*ABOUT THIS EXERCISE*. Each line at or after the one containing "imentos, respeitando o" should be transcribed exactly, up to and including the final line of the data.

Transcribed page contents
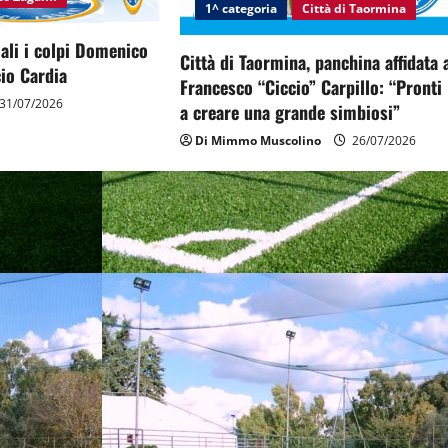
1^ categoria
Città di Taormina
ciali i colpi Domenico
Città di Taormina, panchina affidata 
io Cardia
Francesco “Ciccio” Carpillo: “Pronti
31/07/2026
a creare una grande simbiosi”
Di Mimmo Muscolino
26/07/2026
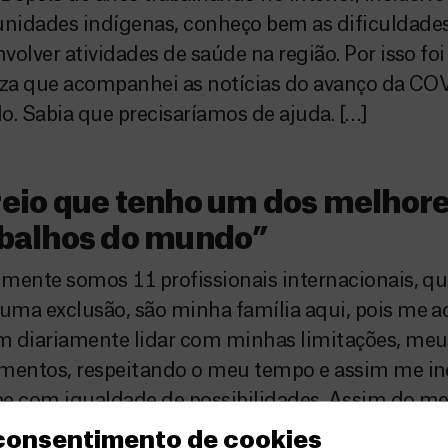
nidades indígenas, conheço bem as dificuldade
volver atividades de saúde na região. Por isso f
eza que acompanhei as notícias do avanço da CO
o. Sabia que precisaríamos de ajuda. […]
eio que tenho um dos melhor
abalhos do mundo”
mente somos 11 profissionais internacionais, q
ma exclusão, são minha família aqui, pois me a
m diariamente lidar com minhas limitações, meu
imentos, respeitando o meu tempo e assim me in
e com igualdade de possibilidades. Assim do me
o também a felicidade de ter como bons amigos
 consentimento de cookies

*SOLUTION TO THIS TASK*.
imentos, respeitando o meu tempo e assim me in
e com igualdade de possibilidades. Assim do me
o também a felicidade de ter como bons amigos
 consentimento de cookies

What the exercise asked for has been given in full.